Bogomir Doringer, Brigitte Felderer and Matthias Tarasiewicz gather todiscuss the upcoming book FACELESS that will be published as a special edition of the University of Applied Arts in Vienna. As a special, artist Claudia Mate, who will during the talk manipulate and transform 3D avatar in context of the FACELESS phenomenon.
The premise of FACELESS is to explore the common occurrence of hidden faces in contemporary society. September 11 and its consequences led to a change in security concepts and the installment of surveillance systems in public spaces – presented to us as if for our own safety. As a result, we feel that our faces are becoming «compressed» and exposed. Could subversive media strategies regain this lost privacy? Do we need to reinvent the concept of privacy?
Following the events of 9⁄11, images of masked faces of terrorists became dominant in the media. These are repeated as a ghostly, unknown presence that reminds us of the unsafe time we live in. At the same time throughout Europe; people began to pursue a ban on burqas.
In addition to the loss of privacy, the rules of modern technology demand that we are constantly visible. Social networks promoted as platforms for communication, came to define our standards of everyday activity and lifestyle. They approach us with the promise of serving as self-promotional tools but increasingly invade our privacy without our informed consent.

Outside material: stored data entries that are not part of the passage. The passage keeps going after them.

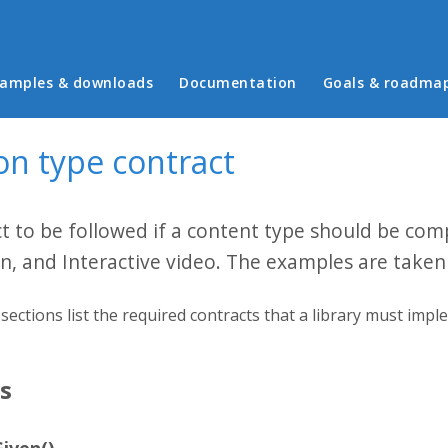
in menu
amples & downloads
Documentation
Goals & roadma
on type contract
t to be followed if a content type should be com
n, and Interactive video. The examples are take
sections list the required contracts that a library must impl
ns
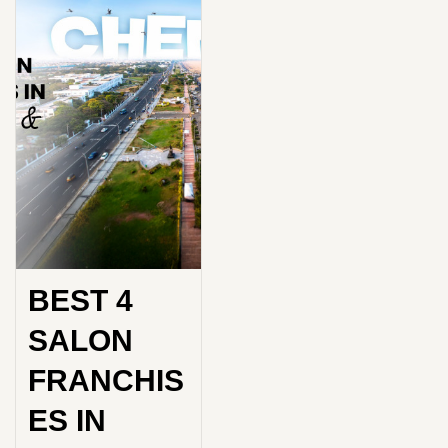
BEST 4
SALON
FRANCHIS
ES IN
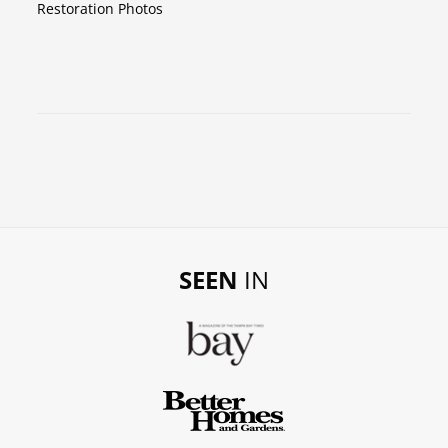
Restoration Photos
SEEN
IN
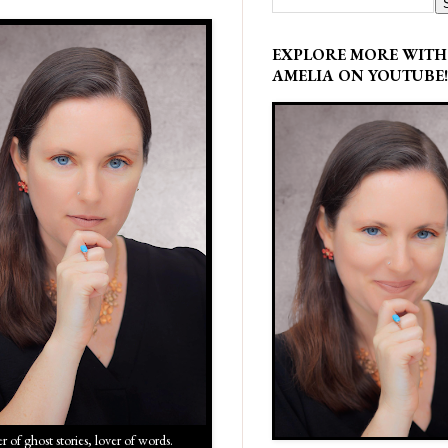
EXPLORE MORE WITH
AMELIA ON YOUTUBE!
r of ghost stories, lover of words.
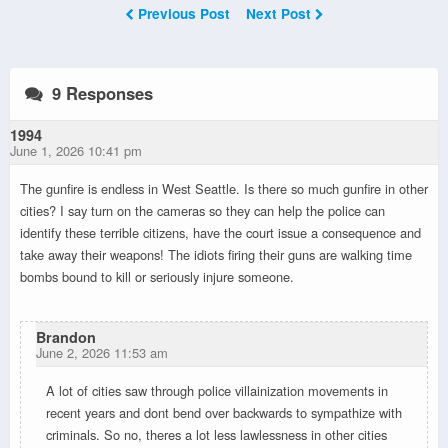
Previous Post
Next Post
9 Responses
1994
June 1, 2026 10:41 pm
The gunfire is endless in West Seattle. Is there so much gunfire in other
cities? I say turn on the cameras so they can help the police can
identify these terrible citizens, have the court issue a consequence and
take away their weapons! The idiots firing their guns are walking time
bombs bound to kill or seriously injure someone.
Brandon
June 2, 2026 11:53 am
A lot of cities saw through police villainization movements in
recent years and dont bend over backwards to sympathize with
criminals. So no, theres a lot less lawlessness in other cities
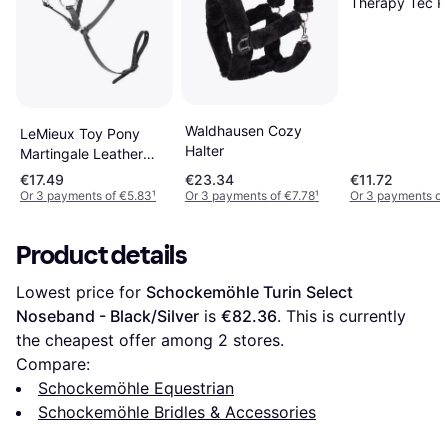
Therapy Tec Po
Waldhausen Cozy
LeMieux Toy Pony
Halter
Martingale Leather
Functioning Buckles -
€17.49
€23.34
€11.72
Black
Or 3 payments of €5.83
¹
Or 3 payments of €7.78
¹
Or 3 payments of
Product details
Lowest price for 
Schockemöhle Turin Select 
Noseband - Black/Silver
 is 
€82.36
. This is currently 
the cheapest offer among 
2
 stores.
Compare:
Schockemöhle Equestrian
Schockemöhle Bridles & Accessories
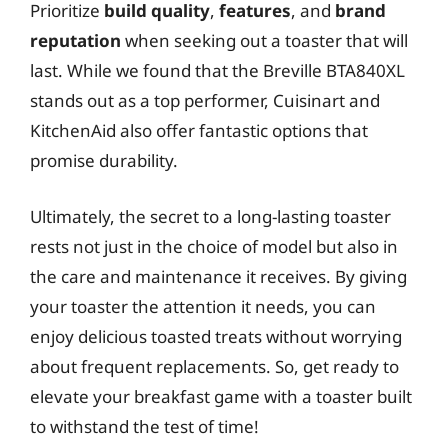
Prioritize
build quality
,
features
, and
brand
reputation
when seeking out a toaster that will
last. While we found that the Breville BTA840XL
stands out as a top performer, Cuisinart and
KitchenAid also offer fantastic options that
promise durability.
Ultimately, the secret to a long-lasting toaster
rests not just in the choice of model but also in
the care and maintenance it receives. By giving
your toaster the attention it needs, you can
enjoy delicious toasted treats without worrying
about frequent replacements. So, get ready to
elevate your breakfast game with a toaster built
to withstand the test of time!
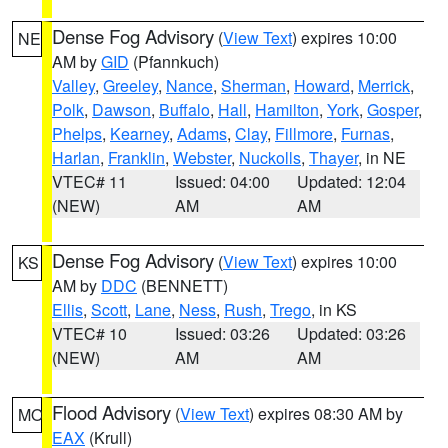
Dense Fog Advisory
(
View Text
) expires 10:00
NE
AM by
GID
(Pfannkuch)
Valley
,
Greeley
,
Nance
,
Sherman
,
Howard
,
Merrick
,
Polk
,
Dawson
,
Buffalo
,
Hall
,
Hamilton
,
York
,
Gosper
,
Phelps
,
Kearney
,
Adams
,
Clay
,
Fillmore
,
Furnas
,
Harlan
,
Franklin
,
Webster
,
Nuckolls
,
Thayer
, in NE
VTEC# 11
Issued: 04:00
Updated: 12:04
(NEW)
AM
AM
Dense Fog Advisory
(
View Text
) expires 10:00
KS
AM by
DDC
(BENNETT)
Ellis
,
Scott
,
Lane
,
Ness
,
Rush
,
Trego
, in KS
VTEC# 10
Issued: 03:26
Updated: 03:26
(NEW)
AM
AM
Flood Advisory
(
View Text
) expires 08:30 AM by
MO
EAX
(Krull)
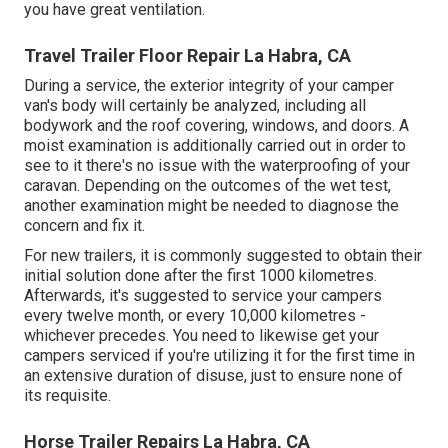
you have great ventilation.
Travel Trailer Floor Repair La Habra, CA
During a service, the exterior integrity of your camper
van's body will certainly be analyzed, including all
bodywork and the roof covering, windows, and doors. A
moist examination is additionally carried out in order to
see to it there's no issue with the waterproofing of your
caravan. Depending on the outcomes of the wet test,
another examination might be needed to diagnose the
concern and fix it.
For new trailers, it is commonly suggested to obtain their
initial solution done after the first 1000 kilometres.
Afterwards, it's suggested to service your campers
every twelve month, or every 10,000 kilometres -
whichever precedes. You need to likewise get your
campers serviced if you're utilizing it for the first time in
an extensive duration of disuse, just to ensure none of
its requisite.
Horse Trailer Repairs La Habra, CA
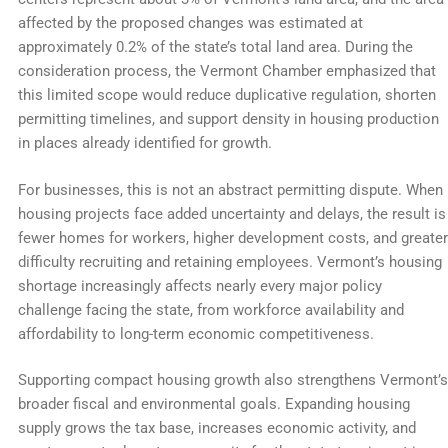
affected by the proposed changes was estimated at
approximately 0.2% of the state’s total land area. During the
consideration process, the Vermont Chamber emphasized that
this limited scope would reduce duplicative regulation, shorten
permitting timelines, and support density in housing production
in places already identified for growth.
For businesses, this is not an abstract permitting dispute. When
housing projects face added uncertainty and delays, the result is
fewer homes for workers, higher development costs, and greater
difficulty recruiting and retaining employees. Vermont’s housing
shortage increasingly affects nearly every major policy
challenge facing the state, from workforce availability and
affordability to long-term economic competitiveness.
Supporting compact housing growth also strengthens Vermont’s
broader fiscal and environmental goals. Expanding housing
supply grows the tax base, increases economic activity, and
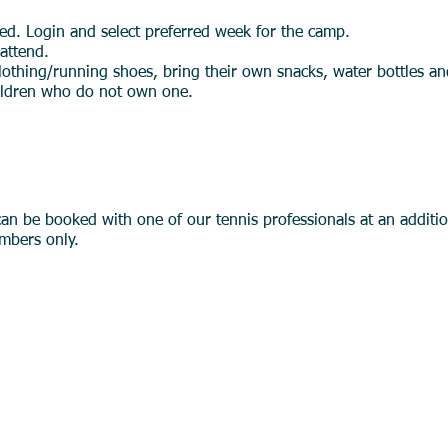
red. Login and select preferred week for the camp.
 attend.
lothing/running shoes, bring their own snacks, water bottles a
hildren who do not own one.
Members Only)
can be booked with one of our tennis professionals at an additi
mbers only.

The unstable identity of the present begs for the return of power of the mask from ancient times. Back when it was used as a form of protection, disguise, performance, or just plain entertainment.
This phenomenon, has been shaped as an exhibition that gathered more than 100 contemporary artists and fashion designers. It has been presented on the invitation of Quartier21 at the Museums Quartier in Vienna, Mediamatic in Amsterdam and in Brussels. Due to complexity and notion that this is an ongoing phenomenon, we are coming out with the book.
Bogomir Doringer Artist and curator
FACELESS explores the basic role that faces play in our media-defined culture. Many faces are familiar and known to us; we recognize them, associate biographies, scandals, and stories with them. Even though we are only confronted with media surfaces, we think we are gaining an insight into a personality and are able to witness an entire life. We deduce character traits from facial features and infer unmistakable identities. But in the end, the physiognomies we encounter only reflect our own personal concept of happiness, recognition, attention, and success.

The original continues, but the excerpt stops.